Por Jordi Sora / @escenadememoria
Imposible no quedar rendido a la contemplación evanescente del movimiento, justo la semana del san Jordi de 2019, en el Gran Teatre del Liceu con el programa triple de Jiří Kylián interpretado por el Ballet de l’Opéra de Lyon: momento imprescindible de la programación en curso para los amantes de la delicadeza coreográfica y la voluptuosidad. Ninguna otra compañía puede entender mejor la grandeza simple de sus creaciones, excepción hecha -está claro- de la Nederlands Dans Theater donde ha sido director artístico durando casi 25 años; ni bailar con tanta solvencia un aroma ambivalente, entre la precisión y la libertad creativa.

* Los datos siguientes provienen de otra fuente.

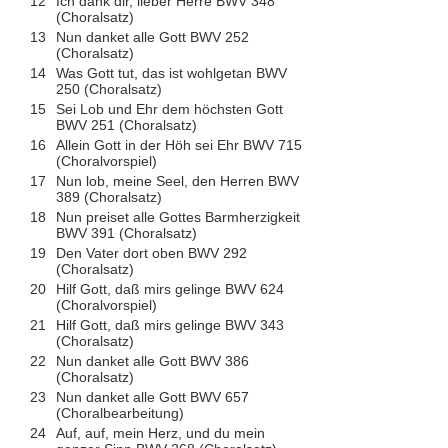
12
Ich dank dir, lieber Herre BWV 348
(Choralsatz)
13
Nun danket alle Gott BWV 252
(Choralsatz)
14
Was Gott tut, das ist wohlgetan BWV
250 (Choralsatz)
15
Sei Lob und Ehr dem höchsten Gott
BWV 251 (Choralsatz)
16
Allein Gott in der Höh sei Ehr BWV 715
(Choralvorspiel)
17
Nun lob, meine Seel, den Herren BWV
389 (Choralsatz)
18
Nun preiset alle Gottes Barmherzigkeit
BWV 391 (Choralsatz)
19
Den Vater dort oben BWV 292
(Choralsatz)
20
Hilf Gott, daß mirs gelinge BWV 624
(Choralvorspiel)
21
Hilf Gott, daß mirs gelinge BWV 343
(Choralsatz)
22
Nun danket alle Gott BWV 386
(Choralsatz)
23
Nun danket alle Gott BWV 657
(Choralbearbeitung)
24
Auf, auf, mein Herz, und du mein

Wings of Wax (1997) ejemplifica toda la cadencia tranquila e intimista con la cual empezará la velada. Porque calmada es la transición y el equilibrio entre modernidad y contemporaneidad que es característica fundamental de las creaciones del checo; así como confiada es la relación que los intérpretes de la compañía francesa con la personalidad más acusada, después de la Opéra de París, ofrecen en esta pieza acompañada de músicas de Heinrich Biber, John Cage, Philip Glass y Johann Sebastian Bach.
De un rojo intenso, el de las amapolas bordes que estos días inundan los campos, son las faldas que viste la compañía en Bella figura (1995), como para destacar la singularidad de los cuerpos en movimiento. Obra coral, de sincronía, dibuja oleadas sobre el escenario, al viento de los nuevos lenguajes con los cuales el coreógrafo ha estado siempre en contacto; sin perder nunca ni precisión ni adecuación para un cuerpo de baile ampliamente familiarizado con todos los estilos posibles. Aquí también con una ecléctica selección musical: Lukas Foss, Giovanni Battista Pergolesi, Alessandro Marcello y Antonio Vivaldi.
Pero es la Petite mort (1991), sin duda, la obra la fragancia que permanecerá con mayor intensidad en el recuerdo. Coreografiada con el Adagio del Concierto para piano n.º 23 en La Mayor K. 488 y el Andante del Concierto para piano n.º 21 en Do Mayor K. 467, los dos para piano y de Mozart, con motivo del bicentenario de la muerte del compositor austriaco. Empezando por un recurso escenográfico que representa la simplicidad más efectiva; pasando por una coreografía de grupo basada en un preciso trabajo de los dúos; el juego corporal entre la vida y la muerte que simboliza la esgrima, en uno de los fragmentos; y el famoso paso a dos, protagonizado sucesivamente por varias parejas de baile y que acompaña el Andante: dos bichos sincronizados en las artes amatorias, que dibujan el paso del tiempo y su calidad efímera, para llegar hasta una de las imágenes finales que justifican, por su belleza e intensidad, un esfuerzo de expresividad de esta magnitud.